Raum für Notizen

■ „Laufend durchs Leben“: ein neuer Gedichtband der Bremer Autorin Gülbahar Kültür / Heute Lesung in der Zentralbibliothek

Ein Vorwort im Gedichtbändchen, „das ist ja oft so wie eine Gebrauchsanweisung“, sagt Gülbahar Kültür. Aber Anweisungen sind nicht ihre Sache. Also kein Vorwort. Stattdessen hat sie in ihren neuen Buch „Laufend durchs Leben“ eine leere Seite eingefügt. Die Autorin „wünscht sich, daß Sie hier Ihre eigenen Gedanken zu den Gedichten notieren“. Den Gebrauchswert der Lyrik müssen die Leser selbst herausfinden. Und so ist das ganze Buch: eine Einladung, selbst auf Erkundung zu gehen, mit Gülbahar Kültürs melodischer Lyrik im Gepäck.

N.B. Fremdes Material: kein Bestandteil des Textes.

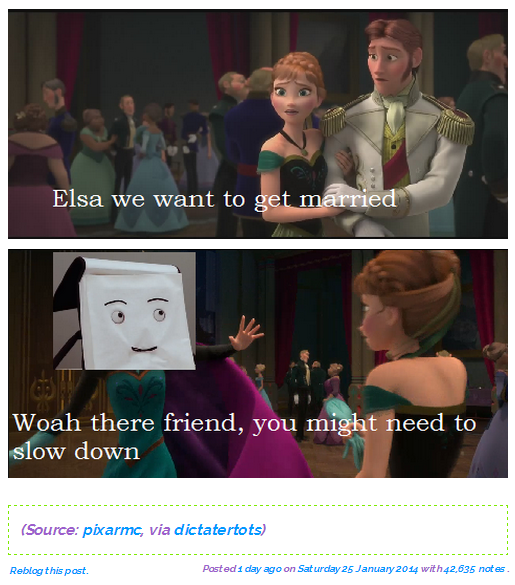 The height and width of the screenshot is (585, 515). I want to click on window, so click(306, 322), click(339, 326). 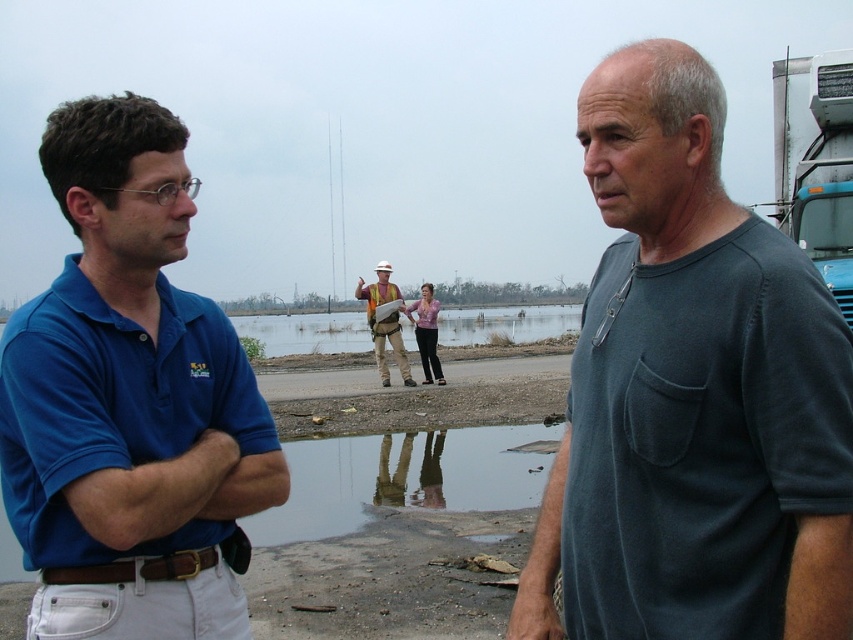 From the picture: You are a disaster response team member assessing the flooded area. You need to cross from the left side of the transparent reflective puddle at center to the right side. Based on the puddle location, which direction should you move relative to the puddle?

The transparent reflective puddle at center is located at point (x=404, y=477), so you should move to the right of the transparent reflective puddle at center to reach the right side.

You are a surveyor standing at the flooded area and need to reach the teal glossy trailer truck at upper right and the brown dirt road at center. Which object is nearer to you?

The teal glossy trailer truck at upper right is closer to the viewer than the brown dirt road at center, so the teal glossy trailer truck at upper right is nearer.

Zu gebrauchen ist das Buch also z.B. als Orientierungshilfe. Um Räume zu erkunden, genauer auszuleuchten, in die man ansonsten (lieber) nicht so genau hineinschaut. Räume, in denen Kindheitserinnerungen verstauben, in denen alltägliche Sehnsüchte und Leidenschaften hausen, deren Wesen uns allerdings meist ziemlich fremd ist. „Wie war das noch?“, fragt der Titel eines Liebesgedichts, in dem der ganze, seltsame Liebens- und Leidensprozeß nochmal rekonstruiert wird. Bruchstück für Bruchstück, mühsam, lückenhaft.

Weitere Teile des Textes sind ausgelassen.